Nas linhas que seguem, propomo-nos ressoar alguns aspectos da vivência desta densa e profunda experiência, digna da fecundidade característica das “correntezas subterrâneas” que irrigam e tornam viçosas as experiências aí em curso, qual “deserto fértil”, usando uma expressão cara a Dom Helder Câmara.

Desta rica experiência, ainda que correndo o risco de omissão, atrevo-me a mencionar os seguintes nomes, por Estado e por ordem alfabética (incluindo crianças e adolescentes):

Alagoas: Analene, Benedito, Cacau, Flaviano, Gabriel, Márcio, Sebastiana, Sirlene, Solange, Valdo;

Bahia: Genival;

Maranhão: Luiz Barros, Robertinho;

Paraíba: Ana, Clara, Deda, Francisco, Lucinha, Meirinha, Pedro, Severo;

Pernambuco: Barbosa, Catarina, Cida, Filipe, Geovan, Glaudemir, João Batista;

São Paulo: Alessandra, Maria Eduarda, Rafaela, Risal;

Sergipe: Jaime, Júnior, Moisés, Nanai;

Também os ausentes se fazem presentes, dentre os quais: Ana Cláudia, Raminho, Irmã Zarita, Irmã Marival, Alexandre, José Florêncio…

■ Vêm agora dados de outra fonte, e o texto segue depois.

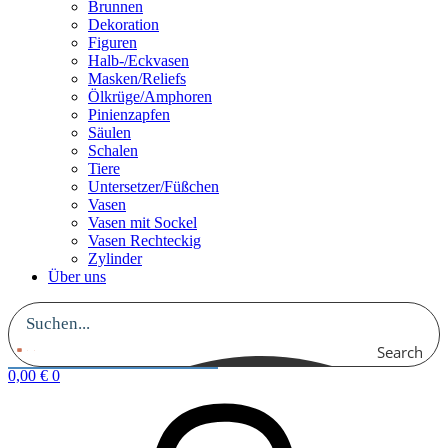
Brunnen
Dekoration
Figuren
Halb-/Eckvasen
Masken/Reliefs
Ölkrüge/Amphoren
Pinienzapfen
Säulen
Schalen
Tiere
Untersetzer/Füßchen
Vasen
Vasen mit Sockel
Vasen Rechteckig
Zylinder
Über uns
Search
0,00
€
0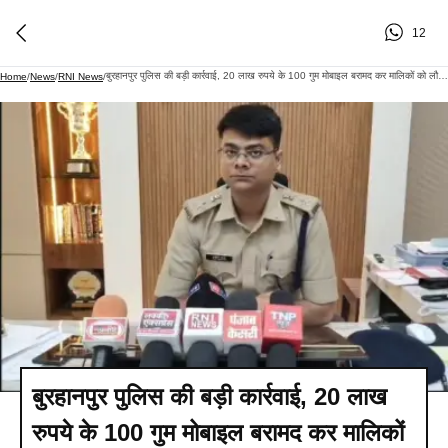
12
बुरहानपुर पुलिस की बड़ी कार्रवाई, 20 लाख रुपये के 100 गुम मोबाइल बरामद कर मालिकों को लौटाए
Home
/
News
/
RNI News
/
बुरहानपुर पुलिस की बड़ी कार्रवाई, 20 लाख
रुपये के 100 गुम मोबाइल बरामद कर मालिकों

Quem é, e de onde vem essa gente?

Trata-se de missionários e missionárias vocacionados a trabalharem como e entre os pobres, no campo e nas periferias urbanas do Nordeste. Vêm da Teologia da Enxada, iniciada há meio século, e protagonizada por jovens (hoje, adultos e alguns já idosos) do campo e das periferias urbanas, que, sentindo-se vocacionados a servirem à Tradição de Jesus, orientados e alimentados pelos valores do Reino de Deus e Sua Justiça, seguem entregando-se ao convívio entre os pobres, seja como contemplativos (Fraternidade do Discípulo Amado), seja como casados, vivendo em família, a serviço da causa do Reino de Deus (Associação dos Missionários e Missionárias do Campo – AMMC, Escolas de formação Missionária). Alguns vivem em assentamento; outros e outras vivem do trabalho da roça (agricultura, criação de pequenos animais, apicultura), outros fazendo objetos do artesanato nordestino, há quem ganhe a vida como ambulante, como gari, outros vivem de sua aposentadoria, e há quem também receba contribuições em função de assessoria (por exemplo, à CRB), assim ganham o pão de cada dia. Suas respectivas associações são mantidas graças a uma caixa comum, alimentada pelas contribuições dos seus sócios e sócias e de colaboradores. Desde o Maranhão à Bahia, vivem inseridos no meio popular, como missionárias e missionários, enquanto outros e outras consagram-se à vida contemplativa, num mosteiro de leigos e leigas, que também trabalham para se manterem. Levam uma vida de simplicidade, com um estilo de vida muito próximo da média do povo dos pobres.

Encontros anuais

Tendo em vista a distância geográfica em que vivem, costumam encontrar-se todos os anos, no Sítio Catita, para realizarem atividades de formação contínua, para aprofundarem momentos conjuntos de oração mais intensa, para avaliarem e planejarem sua caminhada, para deliberarem sobre pendências, por meio de sua Assembleia Geral. A grande importância que atribuem a esses encontros pode ser dimensionada pelo enorme sacrifício que fazem, para se deslocarem de grandes distâncias, assumindo custos nada desprezíveis (há deles e delas que chegam a desembolsar até em torno de mil reais, para poderem participar desses encontros anuais). Além dos encontros anuais, também eles e elas se visitam, com certa frequência, conforme suas possibilidades.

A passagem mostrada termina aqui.